By Bob Tagert
Christopher Ullman: Whistling his Own Tune!
After 30 years, I am still amazed at all of the incredible individuals we have met writing this Personality Profile column and this month is no exception. Chris Ullman is a Managing Director and the Director of Global Communications for the Carlyle Group, an asset management company based in Washington, D.C. Prior to joining the Carlyle Group, Chris was Director of Communications at he U.S. Office of Management and Budget, Public Affairs Director and Spokesman for the U.S. Securities and Exchange Commission, but more than anything, Chris is a four-time national and international whistling champion.
Conservatively dressed in his suit and bowtie, I found out that there is much more to this man than his appearance. Who would think that he rides a motorcycle and whistles happy birthday to over 400 people a year and has performed with major symphony orchestras, serenaded President George W. Bush in the Oval Office and whistled the national anthem at major league sporting events. In fact, the day this issue hits the street on June 28th, Chris will be performing the national anthem at the Washington National’s baseball game against the Chicago Cubs.
Chris grew up in Massapequa Park in New York.
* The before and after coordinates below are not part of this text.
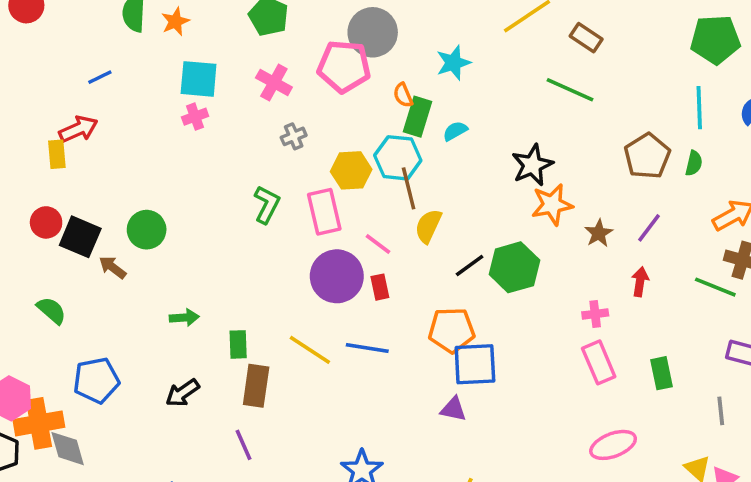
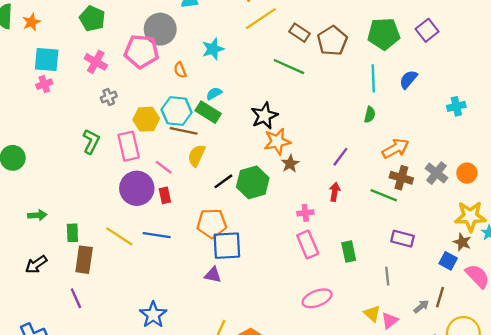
green rectangle: (418, 117) -> (208, 112), moved, turned -75
brown pentagon: (647, 156) -> (332, 41), moved
brown line: (409, 188) -> (184, 131), turned -64
brown star: (599, 233) -> (290, 164), moved

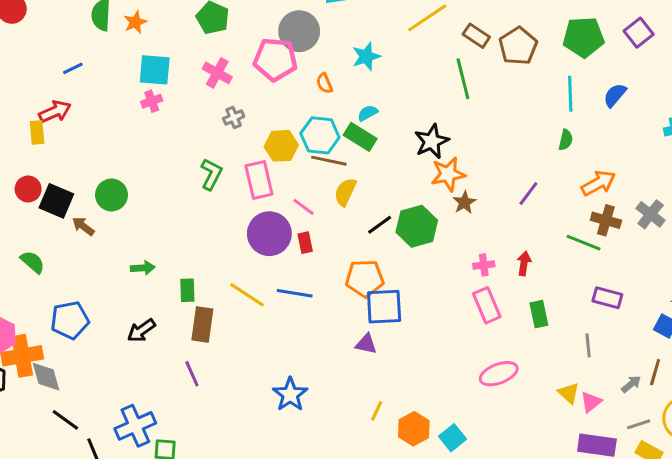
green line: (289, 67) -> (463, 79), turned 52
red arrow: (335, 192) -> (524, 263), moved

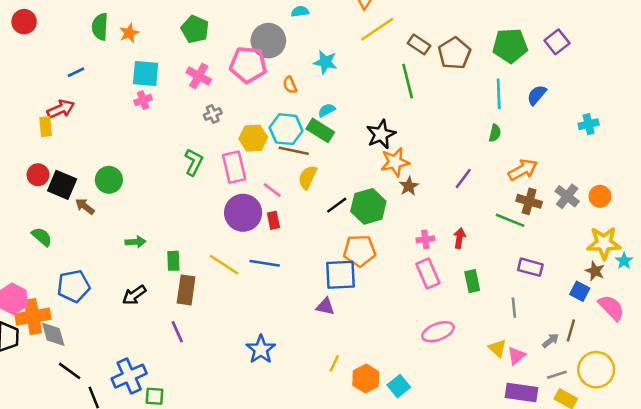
cyan star: (366, 56) -> (325, 62), turned 30
orange pentagon: (365, 278) -> (359, 251), moved

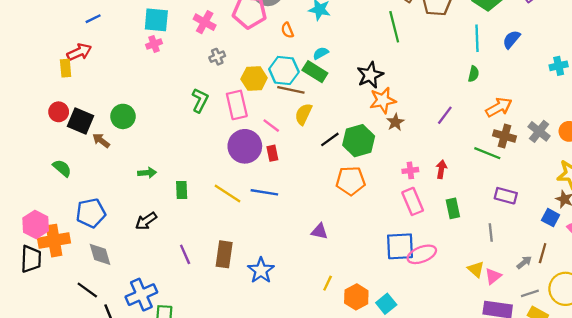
blue square: (341, 275) -> (400, 246), moved
brown rectangle: (186, 290) -> (224, 254), moved
gray diamond: (53, 334) -> (100, 254), moved

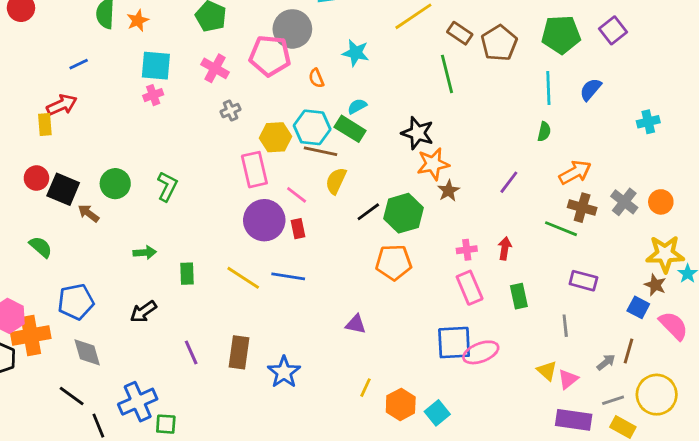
black star: (370, 75) -> (418, 133), turned -30
green L-shape: (200, 100) -> (167, 186), moved

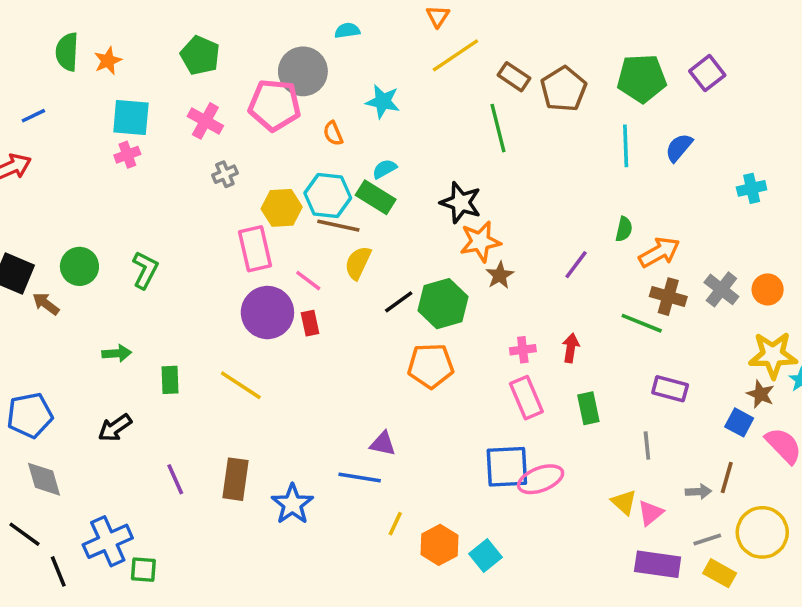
green semicircle: (544, 132) -> (624, 229), moved
blue line: (288, 276) -> (360, 477), moved
gray arrow: (606, 362) -> (698, 492), turned 36

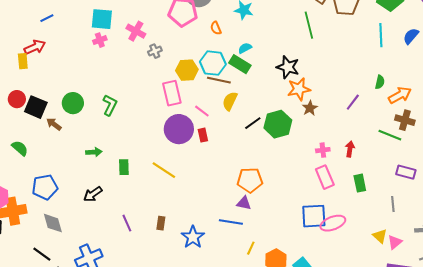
pink cross: (205, 121) -> (136, 31), moved
orange pentagon: (431, 366) -> (250, 180), moved
brown rectangle: (236, 479) -> (161, 223), size x0.6

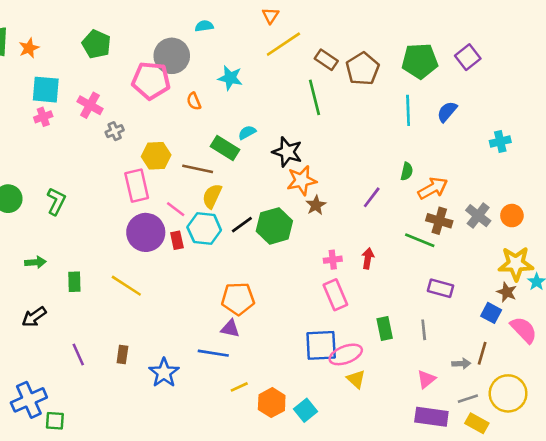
cyan semicircle: (245, 48) -> (247, 132), moved
cyan hexagon: (213, 63) -> (204, 229), moved
green rectangle: (360, 183) -> (385, 329), moved
yellow triangle: (380, 236) -> (356, 379), moved
yellow line: (251, 248) -> (239, 387), turned 40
With instruction from his dad, Chris began his whistling career at the age of five. In grade school he took up the drums, at age 13 he began to take whistling more serious and in high school he joined the choir. “Most people view whistling as a novelty,’ he tells me. To Chris, this is serious business as he has performed with more than a dozen symphony orchestras.
Happy birthday is by far the number that he performs most. “I whistle happy birthday for friends, family, strangers in restaurants, you name it.” At our meeting at Landini’s Restaurant here in Old Town, Chris gave a short performance for me and other friends. Chris also likes performing jazz and the blues because it gives him a chance to improvise and become creative.
“These stories remind me to make the most of the gifts God has given me, because we never know when hardship or tragedy will strike. On a daily basis, they help me keep life in perspective and appreciate the tasty fruit smoothie and egg sandwich I have most mornings. If the greatest hardship I have today is dealing with bad traffic or a challenging person at work, then I’m doing pretty well. And those times when I face serious struggles, I’m reminded that if I dig deeper, I’ll likely find untapped reserves of energy, insight, and hope,” he says.
“In this spirit, Find Your Whistle started out as a collection of lessons learned from my nearly half-century whistling journey. But two years into the process of thinking and writing, I came to a humbling conclusion: I’m not a hero, therefore my moral authority in terms of “lessons learned” was minimal.’
In reading Find Your Whistle you will learn a lot about Chris Ullman, but even more, you will learn about yourself. There are real life experiences we have all had that make it possible to find our own whistle!